The Complete Adventures of Peregrine Pickle
It is not easy to write a comedy and it is even trickier to write one that remains funny centuries down the line. Tobias Smollett managed to do the latter. Reading “The Complete Adventures of Peregrine Pickle” I frequently chuckled and often laughed out loud from the antics of Smollett’s characters.
“Peregrine Pickle” is not a perfect book. It is in fact rather uneven and in its picaresque style it also seems old fashioned for its time. Although there is a red thread and connection from start to finish, each chapter takes Mr. Pickle on a new adventure that often departs from previous chapter and just as often does not add to the general progression of the plot. The purpose seems rather to give Smollett a chance to satirize on various topics even if these only peripherally relates to the story of Mr. Pickle. If these detours had not been so amusing, they would have made the story drag, but thankfully practically all of them are.

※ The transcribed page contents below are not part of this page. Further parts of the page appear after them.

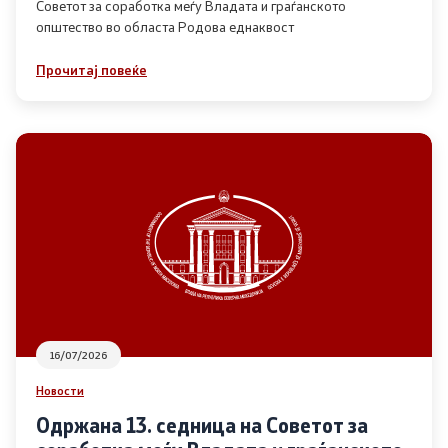
Советот за соработка меѓу Владата и граѓанското
општество во областа Родова еднаквост
Прегледи
Прочитај повеќе
Програми
Одлуки
Реализација
Комисија за ОЈИ
За комисијата
16/07/2026
Документи
Новости
Извештаи
Одржана 13. седница на Советот за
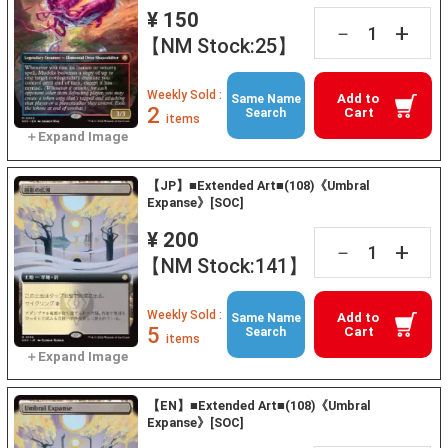
¥ 150
+
－
【NM Stock:25】
Weekly Sold :
Add to
Same Name
2
Cart
Search
items
【JP】■Extended Art■(108)《Umbral
Expanse》[SOC]
¥ 200
+
－
【NM Stock:141】
Weekly Sold :
Add to
Same Name
5
Cart
Search
items
【EN】■Extended Art■(108)《Umbral
Expanse》[SOC]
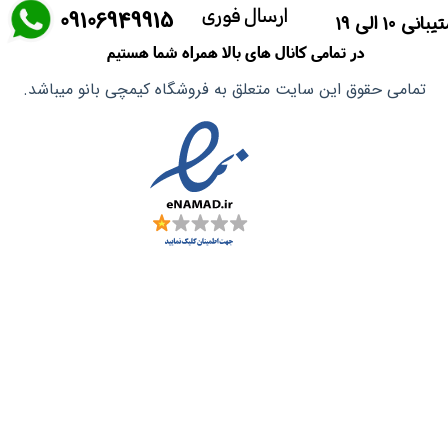
ارسال فوری
​09106949915
انی 10 الی 19
ماسک صورت
در تمامی کانال های بالا همراه شما هستیم
آشپزی آسیایی
تمامی حقوق این سایت متعلق به فروشگاه کیمچی بانو میباشد.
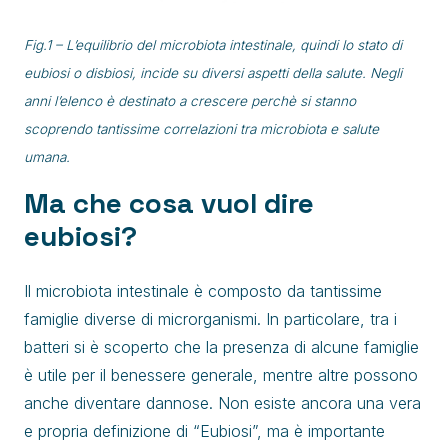
Fig.1 – L’equilibrio del microbiota intestinale, quindi lo stato di
eubiosi o disbiosi, incide su diversi aspetti della salute. Negli
anni l’elenco è destinato a crescere perchè si stanno
scoprendo tantissime correlazioni tra microbiota e salute
umana.
Ma che cosa vuol dire
eubiosi?
Il microbiota intestinale è composto da tantissime
famiglie diverse di microrganismi. In particolare, tra i
batteri si è scoperto che la presenza di alcune famiglie
è utile per il benessere generale, mentre altre possono
anche diventare dannose. Non esiste ancora una vera
e propria definizione di “Eubiosi”, ma è importante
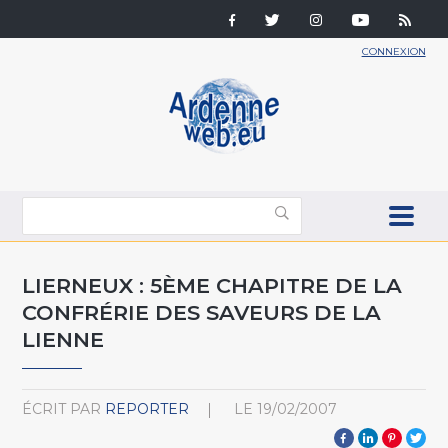
CONNEXION
LIERNEUX : 5ÈME CHAPITRE DE LA
CONFRÉRIE DES SAVEURS DE LA
LIENNE
ÉCRIT PAR
REPORTER
LE
19/02/2007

Peregrine Pickle was born to parents who disliked him even as a toddler. Instead he was raised by his aunt and her husband, the crass but likable Commodore Hawser Trunnion along with parts of Trunnion’s old crew in his “Garrison”. Throughout his youth Pickle plays pranks on anybody who gets in his way, including old Trunnion. We follow his education, courtship of his beloved Emilia, his tour of France and The Netherlands as well as his escapades in London.
Everywhere Mr. Pickle goes he gets an opportunity to discover amusing situations or instigate such situations. Some of the most spectacular includes a puffed-up doctor who insists on relating everything to the greats of antiquity and his friend, a painter, who in naivety is a good match to the doctor. The dinner party the doctor serves up with delicacies from ancient Rome is simply spectacular. Every single dish is inedible, but the party, not to lose face must eat their way through it with catastrophic results to their dignity. Just as hilarious is the duel Pickle provokes between the painter and the doctor. A duel which is aborted because both get cold feet.

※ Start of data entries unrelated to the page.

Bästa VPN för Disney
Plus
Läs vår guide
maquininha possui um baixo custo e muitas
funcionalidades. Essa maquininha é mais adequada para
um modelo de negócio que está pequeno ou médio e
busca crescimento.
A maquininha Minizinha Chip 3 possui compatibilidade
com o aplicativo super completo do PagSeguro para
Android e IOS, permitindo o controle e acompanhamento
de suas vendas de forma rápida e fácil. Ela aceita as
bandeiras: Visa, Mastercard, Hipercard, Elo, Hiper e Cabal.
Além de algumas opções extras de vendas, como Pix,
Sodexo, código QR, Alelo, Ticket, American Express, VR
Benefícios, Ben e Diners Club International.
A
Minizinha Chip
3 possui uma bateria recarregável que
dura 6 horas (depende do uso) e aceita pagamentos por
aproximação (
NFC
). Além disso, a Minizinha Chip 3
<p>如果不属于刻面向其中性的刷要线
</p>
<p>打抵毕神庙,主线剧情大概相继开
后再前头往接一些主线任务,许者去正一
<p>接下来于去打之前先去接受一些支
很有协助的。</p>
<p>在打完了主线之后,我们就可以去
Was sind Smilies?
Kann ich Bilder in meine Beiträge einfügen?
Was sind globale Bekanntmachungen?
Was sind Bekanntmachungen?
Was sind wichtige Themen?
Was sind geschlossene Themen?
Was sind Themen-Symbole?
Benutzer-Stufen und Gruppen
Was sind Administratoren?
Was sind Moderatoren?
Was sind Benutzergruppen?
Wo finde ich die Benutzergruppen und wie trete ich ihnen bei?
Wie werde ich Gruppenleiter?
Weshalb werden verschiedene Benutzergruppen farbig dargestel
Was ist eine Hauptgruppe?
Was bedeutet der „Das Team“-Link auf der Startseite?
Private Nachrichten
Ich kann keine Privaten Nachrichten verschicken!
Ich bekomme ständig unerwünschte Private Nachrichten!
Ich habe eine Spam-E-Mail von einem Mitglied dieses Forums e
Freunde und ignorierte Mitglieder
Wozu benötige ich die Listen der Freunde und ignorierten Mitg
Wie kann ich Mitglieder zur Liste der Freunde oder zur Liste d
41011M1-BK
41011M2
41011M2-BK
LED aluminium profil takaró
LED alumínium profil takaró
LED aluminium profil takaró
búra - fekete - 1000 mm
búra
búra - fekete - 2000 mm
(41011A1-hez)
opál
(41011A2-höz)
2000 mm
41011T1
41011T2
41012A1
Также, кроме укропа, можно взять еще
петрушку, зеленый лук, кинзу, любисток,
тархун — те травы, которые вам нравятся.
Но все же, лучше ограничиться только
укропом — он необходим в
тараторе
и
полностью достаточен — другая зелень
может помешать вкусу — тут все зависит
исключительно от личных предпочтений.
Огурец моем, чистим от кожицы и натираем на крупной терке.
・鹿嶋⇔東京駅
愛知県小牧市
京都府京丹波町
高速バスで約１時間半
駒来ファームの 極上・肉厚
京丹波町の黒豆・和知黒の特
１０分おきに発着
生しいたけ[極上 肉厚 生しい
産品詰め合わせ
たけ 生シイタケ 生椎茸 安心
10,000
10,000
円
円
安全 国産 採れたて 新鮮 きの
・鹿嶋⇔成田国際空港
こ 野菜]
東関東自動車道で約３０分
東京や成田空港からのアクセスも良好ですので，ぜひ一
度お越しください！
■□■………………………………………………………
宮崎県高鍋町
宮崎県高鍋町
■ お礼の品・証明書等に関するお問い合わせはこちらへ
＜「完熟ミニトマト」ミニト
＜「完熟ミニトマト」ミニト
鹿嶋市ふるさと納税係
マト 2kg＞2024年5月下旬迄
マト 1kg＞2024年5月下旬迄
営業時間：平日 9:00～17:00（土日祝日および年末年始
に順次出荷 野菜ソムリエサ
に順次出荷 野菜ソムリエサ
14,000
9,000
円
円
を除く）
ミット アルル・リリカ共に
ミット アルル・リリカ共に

Back in London Pickle and his friend Cadwaller Crabtree plays pranks on the stuffed-up nobility by setting Crabtee up as a mystic fortuneteller who frames his victims in terrible predicaments. This reaches a zenith when two drunk gents demand WOMEN whereupon they are sent into a second room to find the wife of one and mother of the other to their mutual chagrin.

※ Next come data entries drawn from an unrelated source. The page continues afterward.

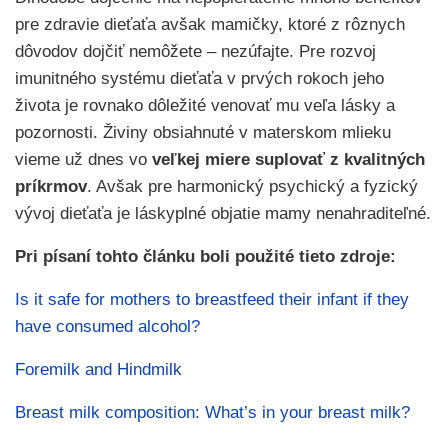
pre zdravie dieťaťa avšak mamičky, ktoré z rôznych
dôvodov dojčiť nemôžete – nezúfajte. Pre rozvoj
imunitného systému dieťaťa v prvých rokoch jeho
života je rovnako dôležité venovať mu veľa lásky a
pozornosti. Živiny obsiahnuté v materskom mlieku
vieme už dnes vo
veľkej miere suplovať z kvalitných
príkrmov
. Avšak pre harmonický psychický a fyzický
vývoj dieťaťa je láskyplné objatie mamy nenahraditeľné.
Pri písaní tohto článku boli použité tieto zdroje:
Is it safe for mothers to breastfeed their infant if they
have consumed alcohol?
Foremilk and Hindmilk
Breast milk composition: What’s in your breast milk?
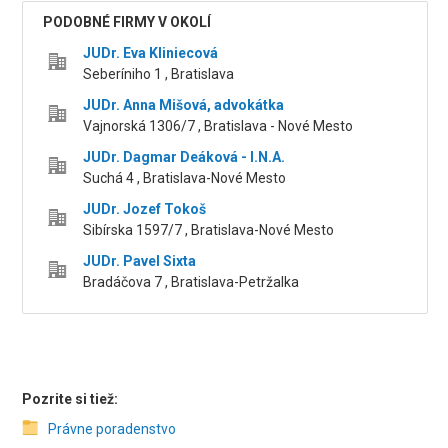
PODOBNÉ FIRMY V OKOLÍ
JUDr. Eva Kliniecová
Seberíniho 1 , Bratislava
JUDr. Anna Mišová, advokátka
Vajnorská 1306/7 , Bratislava - Nové Mesto
JUDr. Dagmar Deáková - I.N.A.
Suchá 4 , Bratislava-Nové Mesto
JUDr. Jozef Tokoš
Sibírska 1597/7 , Bratislava-Nové Mesto
JUDr. Pavel Sixta
Bradáčova 7 , Bratislava-Petržalka
Pozrite si tiež:
Právne poradenstvo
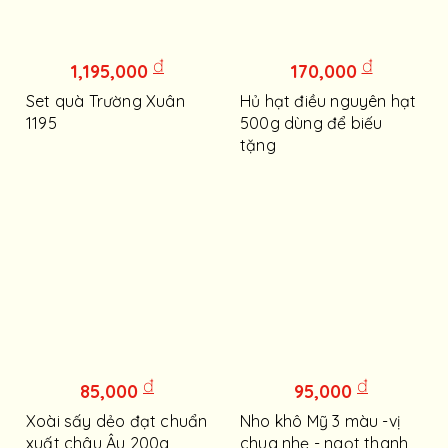
đ
đ
1,195,000
170,000
Set quà Trường Xuân
Hủ hạt điều nguyên hạt
1195
500g dùng để biếu
tặng
đ
đ
85,000
95,000
Xoài sấy dẻo đạt chuẩn
Nho khô Mỹ 3 màu -vị
xuất châu Âu 200g
chua nhẹ - ngọt thanh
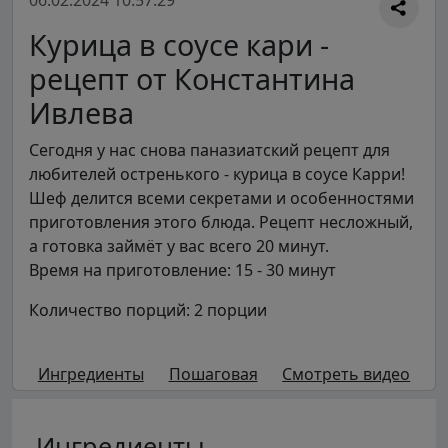
06.02.2024 10:57:29
Курица в соусе кари -
рецепт от Константина
Ивлева
Сегодня у нас снова паназиатский рецепт для
любителей остренького - курица в соусе Карри!
Шеф делится всеми секретами и особенностями
приготовления этого блюда. Рецепт несложный,
а готовка займёт у вас всего 20 минут.
Время на приготовление: 15 - 30 минут
Количество порций: 2 порции
Ингредиенты
Пошаговая
Смотреть видео
Ингредиенты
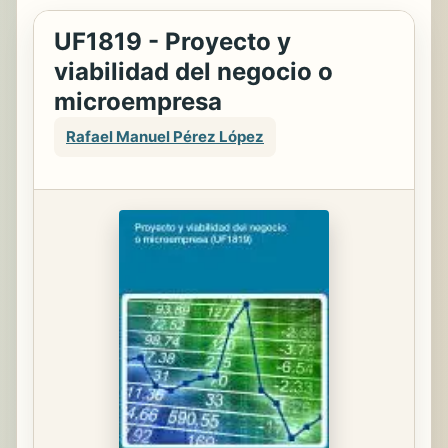
UF1819 - Proyecto y
viabilidad del negocio o
microempresa
Rafael Manuel Pérez López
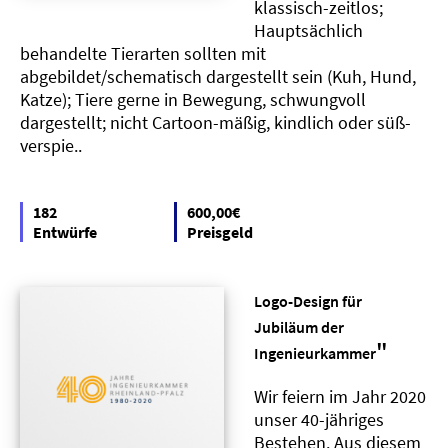
klassisch-zeitlos;
Hauptsächlich
behandelte Tierarten sollten mit
abgebildet/schematisch dargestellt sein (Kuh, Hund,
Katze); Tiere gerne in Bewegung, schwungvoll
dargestellt; nicht Cartoon-mäßig, kindlich oder süß-
verspie..
182
600,00€
Entwürfe
Preisgeld
Logo-Design für
Jubiläum der
"
Ingenieurkammer
Wir feiern im Jahr 2020
unser 40-jähriges
Bestehen. Aus diesem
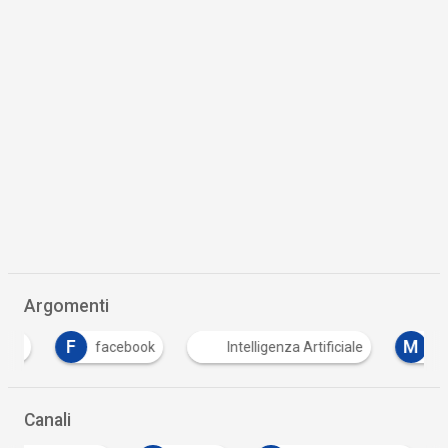
Argomenti
F
M
facebook
Intelligenza Artificiale
Machin
Canali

While we learn of a lot of pranks, the story is scarcer on personal details on Pickle and his companions. The third person narrative is partly to blame, but even then, the characters are rather one-dimensional. Pickle is proud and clever, but also vain and promiscuous, both of which gets him in trouble more than once, but little else do we learn of his personal character.
“Peregrine Pickle” is not a novel for great drama or sophisticated morals, but for the pure and simple entertainment. Despite a lengthy and completely disconnected story, “The Memoirs of a Lady of Quality” inserted in the second half, this is an easy and enjoyable read and much recommended.
I started “Peregrine Pickle” while I was still in Australia in February and now, finishing it two months later, the world is a different place. How weird to think of.